- _Required action_
Copy the records below in full and leave every image out of the copy.

[Source records]
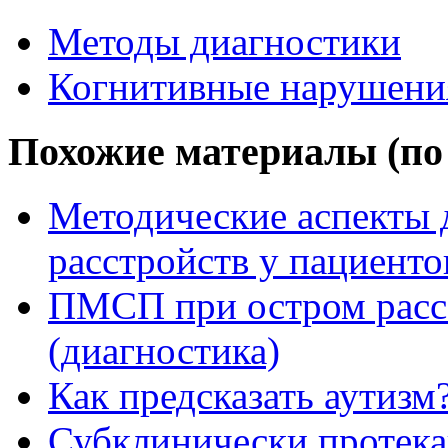
Методы диагностики
Когнитивные нарушени
Похожие материалы (по 
Методические аспекты 
расстройств у пациент
ПМСП при остром расс
(диагностика)
Как предсказать аутизм
Субклинически протек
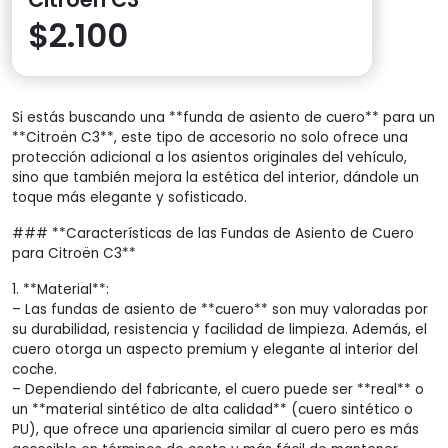
$
2.100
Si estás buscando una **funda de asiento de cuero** para un
**Citroën C3**, este tipo de accesorio no solo ofrece una
protección adicional a los asientos originales del vehículo,
sino que también mejora la estética del interior, dándole un
toque más elegante y sofisticado.
### **Características de las Fundas de Asiento de Cuero
para Citroën C3**
1. **Material**:
– Las fundas de asiento de **cuero** son muy valoradas por
su durabilidad, resistencia y facilidad de limpieza. Además, el
cuero otorga un aspecto premium y elegante al interior del
coche.
– Dependiendo del fabricante, el cuero puede ser **real** o
un **material sintético de alta calidad** (cuero sintético o
PU), que ofrece una apariencia similar al cuero pero es más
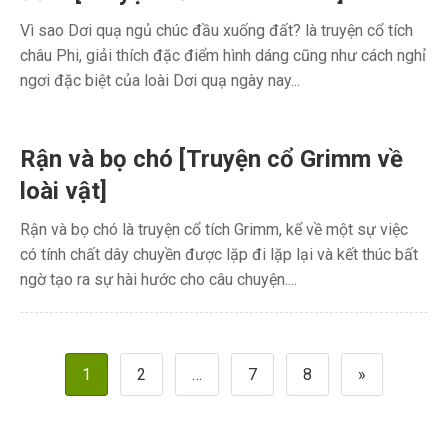
Vì sao Dơi quạ ngủ chúc đầu xuống đất? là truyện cổ tích
châu Phi, giải thích đặc điểm hình dáng cũng như cách nghỉ
ngơi đặc biệt của loài Dơi quạ ngày nay...
Rận và bọ chó [Truyện cổ Grimm về
loài vật]
Rận và bọ chó là truyện cổ tích Grimm, kể về một sự việc
có tính chất dây chuyền được lặp đi lặp lại và kết thúc bất
ngờ tạo ra sự hài hước cho câu chuyện....
Phân
1
2
…
7
8
»
trang
bài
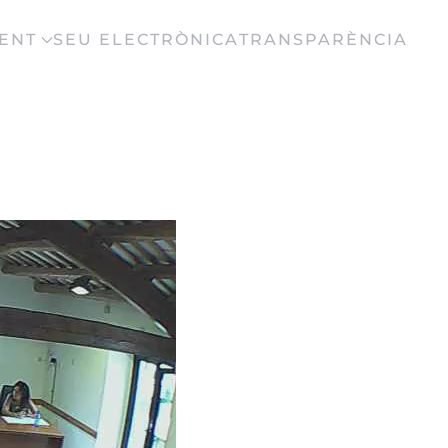
ENT
SEU ELECTRÒNICA
TRANSPARÈNCIA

- _The completed task_
Методы диагностики
Когнитивные нарушени
Похожие материалы (по 
Методические аспекты 
расстройств у пациент
ПМСП при остром расс
(диагностика)
Как предсказать аутизм
Субклинически протек
$
2.100
Si estás buscando una **funda de asiento de cuero** para un
**Citroën C3**, este tipo de accesorio no solo ofrece una
protección adicional a los asientos originales del vehículo,
sino que también mejora la estética del interior, dándole un
toque más elegante y sofisticado.
### **Características de las Fundas de Asiento de Cuero
para Citroën C3**
1. **Material**:
– Las fundas de asiento de **cuero** son muy valoradas por
su durabilidad, resistencia y facilidad de limpieza. Además, el
cuero otorga un aspecto premium y elegante al interior del
coche.
– Dependiendo del fabricante, el cuero puede ser **real** o
un **material sintético de alta calidad** (cuero sintético o
PU), que ofrece una apariencia similar al cuero pero es más
Vì sao Dơi quạ ngủ chúc đầu xuống đất? là truyện cổ tích
châu Phi, giải thích đặc điểm hình dáng cũng như cách nghỉ
ngơi đặc biệt của loài Dơi quạ ngày nay...
Rận và bọ chó [Truyện cổ Grimm về
loài vật]
Rận và bọ chó là truyện cổ tích Grimm, kể về một sự việc
có tính chất dây chuyền được lặp đi lặp lại và kết thúc bất
ngờ tạo ra sự hài hước cho câu chuyện....
Phân
1
2
…
7
8
»
trang
bài
ENT
SEU ELECTRÒNICA
TRANSPARÈNCIA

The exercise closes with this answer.